The Wit and Wisdom of General Sir Richard Dannatt
Evidently, after listening to the BBC Radio 4 "Any Question" there is some confusion / ignorance about what the leader of the UK military forces said to the Daily Mail...which they described / reported as follows ... "Sir Richard warned that the consequences will be felt at home, where failure to support Christian values is allowing a predatory Islamist vision to take hold."
"When I see the Islamist threat in this country I hope it doesn’t make undue progress because there is a moral and spiritual vacuum in this country."
"Our society has always been embedded in Christian values; once you have pulled the anchor up there is a danger that our society moves with the prevailing wind."
"There is an element of the moral compass spinning. I think it is up to society to realise that is the situation we are in." (Vide Tony Blair after 9/11 and his kalaedoscope being shaken.. Sedgefield)
"We can’t wish the Islamist challenge to our society away and I believe that the army both in Iraq and Afghanistan and probably wherever we go next, is fighting the foreign dimension of the challenge to our accepted way of life."
"We need to face up to the Islamist threat, to those who act in the name of Islam and in a perverted way try to impose Islam by force on societies that do not wish it."
"It is said that we live in a post Christian society. I think that is a great shame. The broader Judaic-Christian tradition has underpinned British society. It underpins the British army."
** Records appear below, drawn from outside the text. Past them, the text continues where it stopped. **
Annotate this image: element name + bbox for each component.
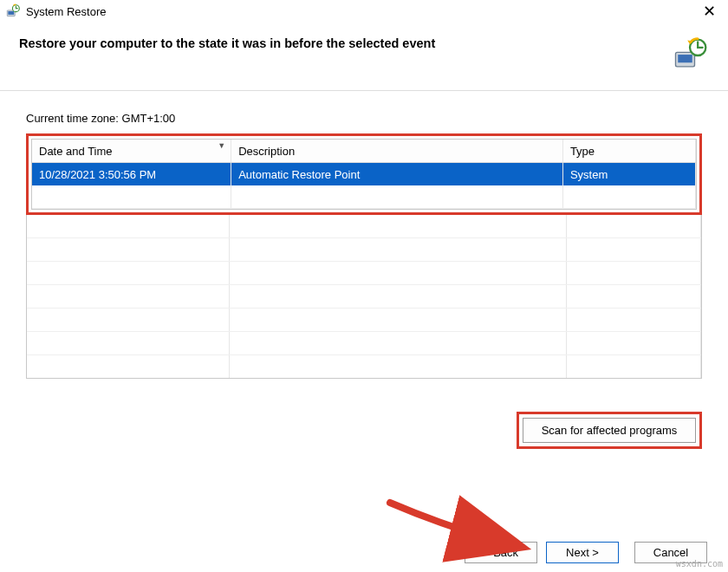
next-button[interactable]: Next > xyxy=(546,542,619,563)
table-row-empty xyxy=(32,185,696,209)
window-title: System Restore xyxy=(26,5,696,18)
back-button[interactable]: < Back xyxy=(465,542,537,563)
scan-affected-programs-button[interactable]: Scan for affected programs xyxy=(523,418,696,443)
svg-rect-4 xyxy=(678,55,692,62)
page-heading: Restore your computer to the state it wa… xyxy=(19,36,671,50)
restore-points-table-empty xyxy=(27,215,701,378)
table-row[interactable]: 10/28/2021 3:50:56 PM Automatic Restore … xyxy=(32,163,696,186)
sort-desc-icon: ▼ xyxy=(218,141,225,150)
restore-points-table[interactable]: Date and Time ▼ Description Type 10/28/2… xyxy=(32,140,696,209)
watermark: wsxdn.com xyxy=(676,559,723,569)
col-header-date-label: Date and Time xyxy=(39,145,113,158)
close-icon[interactable]: ✕ xyxy=(696,3,723,19)
table-row-empty xyxy=(27,355,701,379)
table-row-empty xyxy=(27,309,701,332)
restore-points-highlight: Date and Time ▼ Description Type 10/28/2… xyxy=(26,133,702,215)
system-restore-icon xyxy=(5,3,21,19)
table-row-empty xyxy=(27,285,701,309)
table-row-empty xyxy=(27,332,701,355)
cell-type: System xyxy=(562,163,695,186)
scan-highlight: Scan for affected programs xyxy=(517,412,702,449)
cell-date: 10/28/2021 3:50:56 PM xyxy=(32,163,231,186)
table-row-empty xyxy=(27,238,701,262)
svg-rect-1 xyxy=(8,11,14,15)
timezone-label: Current time zone: GMT+1:00 xyxy=(26,112,702,125)
restore-hero-icon xyxy=(671,36,709,75)
col-header-description[interactable]: Description xyxy=(231,140,563,163)
cell-description: Automatic Restore Point xyxy=(231,163,563,186)
col-header-type[interactable]: Type xyxy=(562,140,695,163)
col-header-date[interactable]: Date and Time ▼ xyxy=(32,140,231,163)
table-row-empty xyxy=(27,262,701,285)
table-row-empty xyxy=(27,215,701,238)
General Dannatt says he has "more optimism" that "we can get it right in Afghanistan."
How on Earth do we end up with a military leader who can (with an apparently straight face), say this sort of nonsense and a Prime Minister who says there is not a "cigarette paper" between them ? Then compare this Messianic zeal with the shambles of military procurement, preparedness, logistics in the field, inadequate planning and ill concealed ill discipline, where "force protection" long overtook rigorous military endeavour in support of clear, determined and agreed objectives.
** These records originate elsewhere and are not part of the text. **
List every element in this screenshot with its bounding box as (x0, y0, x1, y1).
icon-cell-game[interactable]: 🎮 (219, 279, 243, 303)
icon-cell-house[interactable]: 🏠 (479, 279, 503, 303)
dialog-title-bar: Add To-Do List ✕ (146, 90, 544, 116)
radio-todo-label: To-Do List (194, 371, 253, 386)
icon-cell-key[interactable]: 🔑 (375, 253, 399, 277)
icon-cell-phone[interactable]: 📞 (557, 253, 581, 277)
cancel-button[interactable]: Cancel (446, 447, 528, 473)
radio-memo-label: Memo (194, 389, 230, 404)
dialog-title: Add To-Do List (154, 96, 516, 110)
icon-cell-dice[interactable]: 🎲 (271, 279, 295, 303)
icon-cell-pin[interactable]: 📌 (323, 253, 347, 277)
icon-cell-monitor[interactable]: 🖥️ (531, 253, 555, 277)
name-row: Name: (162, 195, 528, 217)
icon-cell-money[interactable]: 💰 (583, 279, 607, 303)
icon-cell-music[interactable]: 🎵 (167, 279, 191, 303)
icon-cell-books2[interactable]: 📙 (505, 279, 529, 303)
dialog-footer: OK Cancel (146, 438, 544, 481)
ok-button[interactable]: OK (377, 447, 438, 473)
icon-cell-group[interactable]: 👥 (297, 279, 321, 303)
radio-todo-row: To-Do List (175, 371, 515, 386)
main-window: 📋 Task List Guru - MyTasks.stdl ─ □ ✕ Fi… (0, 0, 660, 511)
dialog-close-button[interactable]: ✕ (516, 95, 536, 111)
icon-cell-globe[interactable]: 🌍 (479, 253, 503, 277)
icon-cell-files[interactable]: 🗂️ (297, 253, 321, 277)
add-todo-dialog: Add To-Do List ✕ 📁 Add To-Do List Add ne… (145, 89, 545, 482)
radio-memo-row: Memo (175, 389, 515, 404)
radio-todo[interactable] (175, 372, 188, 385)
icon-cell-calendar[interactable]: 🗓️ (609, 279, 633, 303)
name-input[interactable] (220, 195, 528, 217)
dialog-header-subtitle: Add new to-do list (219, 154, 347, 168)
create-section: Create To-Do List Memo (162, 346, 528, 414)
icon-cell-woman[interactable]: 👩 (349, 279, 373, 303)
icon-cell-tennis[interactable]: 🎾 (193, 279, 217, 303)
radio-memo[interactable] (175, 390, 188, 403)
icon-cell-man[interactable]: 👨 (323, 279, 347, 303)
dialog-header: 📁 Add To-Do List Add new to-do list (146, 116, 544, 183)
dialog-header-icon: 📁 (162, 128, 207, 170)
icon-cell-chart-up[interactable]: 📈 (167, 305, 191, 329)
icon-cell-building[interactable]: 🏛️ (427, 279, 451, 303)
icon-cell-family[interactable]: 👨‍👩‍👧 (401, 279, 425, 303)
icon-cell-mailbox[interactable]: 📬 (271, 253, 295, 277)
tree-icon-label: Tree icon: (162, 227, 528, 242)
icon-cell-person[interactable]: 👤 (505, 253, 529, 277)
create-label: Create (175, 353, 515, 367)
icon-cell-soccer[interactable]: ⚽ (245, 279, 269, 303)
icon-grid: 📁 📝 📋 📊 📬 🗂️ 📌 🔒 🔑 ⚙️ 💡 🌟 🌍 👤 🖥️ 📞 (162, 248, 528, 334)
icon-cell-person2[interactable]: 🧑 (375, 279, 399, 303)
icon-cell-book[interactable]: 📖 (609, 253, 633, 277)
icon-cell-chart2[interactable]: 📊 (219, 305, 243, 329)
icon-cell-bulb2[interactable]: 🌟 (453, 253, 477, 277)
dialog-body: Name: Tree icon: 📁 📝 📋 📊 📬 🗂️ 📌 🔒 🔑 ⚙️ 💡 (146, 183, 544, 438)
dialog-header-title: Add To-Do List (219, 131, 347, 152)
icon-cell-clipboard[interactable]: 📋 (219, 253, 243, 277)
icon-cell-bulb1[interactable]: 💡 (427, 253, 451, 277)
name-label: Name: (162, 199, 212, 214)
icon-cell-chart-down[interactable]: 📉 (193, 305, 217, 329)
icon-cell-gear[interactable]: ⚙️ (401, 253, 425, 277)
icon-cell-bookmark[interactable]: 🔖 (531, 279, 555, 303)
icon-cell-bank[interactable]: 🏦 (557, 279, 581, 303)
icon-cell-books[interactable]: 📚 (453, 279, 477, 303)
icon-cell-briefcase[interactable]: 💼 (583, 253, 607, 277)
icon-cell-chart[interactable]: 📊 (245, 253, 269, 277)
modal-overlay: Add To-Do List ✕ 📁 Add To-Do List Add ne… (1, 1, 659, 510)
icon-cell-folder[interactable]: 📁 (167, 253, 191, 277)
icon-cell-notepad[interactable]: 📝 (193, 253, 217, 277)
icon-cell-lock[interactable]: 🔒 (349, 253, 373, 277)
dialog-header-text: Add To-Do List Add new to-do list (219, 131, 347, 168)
Pic (C) Big Pictures of the New Messiah in his Ruritanian new suit of Clothes.
3 comments:
Read the comments bellow the article, the vast majority of Brits commenting seem to have very kind words and full support for the General.
I did read the comments .. you will appreciate that readers were pointed to your blog in the interests of providing a platform for the (what J K Galbraith called) the conventional wisdom.
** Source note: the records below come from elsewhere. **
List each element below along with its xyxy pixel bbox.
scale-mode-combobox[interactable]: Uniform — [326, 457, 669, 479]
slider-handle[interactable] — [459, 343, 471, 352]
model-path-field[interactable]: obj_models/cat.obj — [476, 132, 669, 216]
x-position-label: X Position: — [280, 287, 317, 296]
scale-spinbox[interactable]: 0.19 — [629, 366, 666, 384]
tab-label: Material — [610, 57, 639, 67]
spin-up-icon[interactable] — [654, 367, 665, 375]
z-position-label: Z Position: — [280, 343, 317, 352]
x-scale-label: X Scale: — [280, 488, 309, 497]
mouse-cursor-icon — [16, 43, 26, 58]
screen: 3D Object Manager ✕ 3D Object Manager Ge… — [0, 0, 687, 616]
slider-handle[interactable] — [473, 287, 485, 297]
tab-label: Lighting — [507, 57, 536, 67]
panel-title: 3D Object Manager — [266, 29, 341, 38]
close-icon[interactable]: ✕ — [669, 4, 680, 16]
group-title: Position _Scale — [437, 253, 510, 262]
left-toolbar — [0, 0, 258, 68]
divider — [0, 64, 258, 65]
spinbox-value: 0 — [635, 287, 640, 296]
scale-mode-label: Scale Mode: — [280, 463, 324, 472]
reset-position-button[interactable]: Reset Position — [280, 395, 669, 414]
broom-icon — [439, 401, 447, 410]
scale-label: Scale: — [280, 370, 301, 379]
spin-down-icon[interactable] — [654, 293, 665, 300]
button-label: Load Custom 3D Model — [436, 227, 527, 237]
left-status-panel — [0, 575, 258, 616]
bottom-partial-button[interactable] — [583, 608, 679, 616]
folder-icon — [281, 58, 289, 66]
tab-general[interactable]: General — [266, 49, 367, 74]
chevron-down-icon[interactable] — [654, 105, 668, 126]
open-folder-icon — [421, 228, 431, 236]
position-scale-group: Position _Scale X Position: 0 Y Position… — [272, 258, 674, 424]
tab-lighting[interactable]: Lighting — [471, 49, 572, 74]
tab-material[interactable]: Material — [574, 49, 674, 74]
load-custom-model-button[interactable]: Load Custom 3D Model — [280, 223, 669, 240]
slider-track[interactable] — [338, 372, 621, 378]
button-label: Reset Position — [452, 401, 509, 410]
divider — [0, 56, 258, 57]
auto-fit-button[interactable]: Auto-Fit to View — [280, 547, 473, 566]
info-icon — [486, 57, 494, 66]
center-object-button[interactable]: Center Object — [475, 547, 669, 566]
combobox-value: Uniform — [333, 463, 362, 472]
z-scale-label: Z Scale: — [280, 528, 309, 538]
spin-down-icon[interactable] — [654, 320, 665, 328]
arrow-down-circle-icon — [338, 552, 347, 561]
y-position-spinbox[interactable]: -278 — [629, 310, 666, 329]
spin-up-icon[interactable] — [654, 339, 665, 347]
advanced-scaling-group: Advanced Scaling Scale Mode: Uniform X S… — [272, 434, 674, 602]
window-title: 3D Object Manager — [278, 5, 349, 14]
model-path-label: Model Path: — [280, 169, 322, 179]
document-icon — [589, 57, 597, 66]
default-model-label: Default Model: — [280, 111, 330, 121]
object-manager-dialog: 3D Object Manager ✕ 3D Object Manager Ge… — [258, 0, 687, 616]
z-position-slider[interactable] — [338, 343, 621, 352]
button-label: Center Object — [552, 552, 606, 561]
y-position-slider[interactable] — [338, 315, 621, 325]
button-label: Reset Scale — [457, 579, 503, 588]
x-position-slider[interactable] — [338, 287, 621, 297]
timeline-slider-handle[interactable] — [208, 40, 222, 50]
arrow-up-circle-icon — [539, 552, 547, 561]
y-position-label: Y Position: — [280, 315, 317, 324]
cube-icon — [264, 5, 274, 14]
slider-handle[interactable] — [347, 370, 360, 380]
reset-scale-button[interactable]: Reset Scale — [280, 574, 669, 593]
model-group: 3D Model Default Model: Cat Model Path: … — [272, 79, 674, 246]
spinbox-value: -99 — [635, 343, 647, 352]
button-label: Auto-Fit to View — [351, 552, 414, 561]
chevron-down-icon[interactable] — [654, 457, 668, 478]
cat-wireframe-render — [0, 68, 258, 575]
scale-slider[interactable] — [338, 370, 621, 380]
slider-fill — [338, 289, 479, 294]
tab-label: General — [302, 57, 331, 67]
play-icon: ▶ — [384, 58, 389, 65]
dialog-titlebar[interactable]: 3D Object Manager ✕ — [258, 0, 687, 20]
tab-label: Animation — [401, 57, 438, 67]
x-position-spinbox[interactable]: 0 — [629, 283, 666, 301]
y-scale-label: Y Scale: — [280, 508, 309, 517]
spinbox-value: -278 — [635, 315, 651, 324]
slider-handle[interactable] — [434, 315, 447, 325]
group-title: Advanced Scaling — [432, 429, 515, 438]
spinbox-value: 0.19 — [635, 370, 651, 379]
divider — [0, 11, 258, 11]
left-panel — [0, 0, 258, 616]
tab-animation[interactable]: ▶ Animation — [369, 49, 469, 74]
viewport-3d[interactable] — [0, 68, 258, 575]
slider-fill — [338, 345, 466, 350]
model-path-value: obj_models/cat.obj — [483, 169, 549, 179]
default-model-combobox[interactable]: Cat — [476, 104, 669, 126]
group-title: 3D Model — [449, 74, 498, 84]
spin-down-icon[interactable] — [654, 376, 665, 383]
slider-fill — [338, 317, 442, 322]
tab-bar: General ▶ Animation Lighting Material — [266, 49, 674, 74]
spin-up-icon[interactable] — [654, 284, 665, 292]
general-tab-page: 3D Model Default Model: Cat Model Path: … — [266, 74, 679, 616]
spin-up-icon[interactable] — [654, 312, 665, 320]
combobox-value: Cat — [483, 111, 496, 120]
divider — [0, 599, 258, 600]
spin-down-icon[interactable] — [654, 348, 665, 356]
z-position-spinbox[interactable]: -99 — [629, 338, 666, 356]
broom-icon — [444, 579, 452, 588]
Regrettably we are in Iraq / Afghanistan and embroiled diplomatically with Iran / DPRK. Our leaders political / military got us here but there were others who argued against - read the following two pieces published prior to the illegal invasion which are 100% correct in prophesying the result.
You might admit it's not a bad track record.
www.counterpunch.org/teague02262003.html
canadianspectator.ca/articles/beekeepers.html
This vainglorious general states the bleeding obvious and is considered to be the new Clausewitz. His creepy Christian past is really rather spooky... but he has climbed to the top of the greasy pole (possibly because the saner Bluntschli's ** have bailed out along with the highly trained helicopter pilots - I mean why fly Chinooks for £35K a year with the afghan hordes raining fire on you, era when you can earn £100K flying to/from oil rigs in the Gulf of Mexico ?) and is now in charge of the dysfunctional forces who have the wrongkit, even more wrong kit on order and no clear objectives about what they are doing and a slavish obedience to the neo-con right wing Christian / Zionist caucus.
Of course there are people in GB, and no doubt elsewhere, who agree with Dannatt - that is the tragedy.
** Bluntschli (The Chocolate Cream soldier) is a character in G.B. Shaws "Arms and the Man", a cybic who keeps food in his bullet pouch rather than bullets.
Good heavens! He sounds like Pope Ratzinger! Like, hello, what are we secularists...Bin Laden's vanguard?
It seems to be that before 1980 or thereabouts, one seldom heard "Judeo-Christian"...it was just "Christian".
I once had the occasion to meet some senior Defense/Military people in the US. The group was mostly Southern, entirely white, and wore their Christian faith on their shirtsleeves...as if it were some kind of mystic priesthood.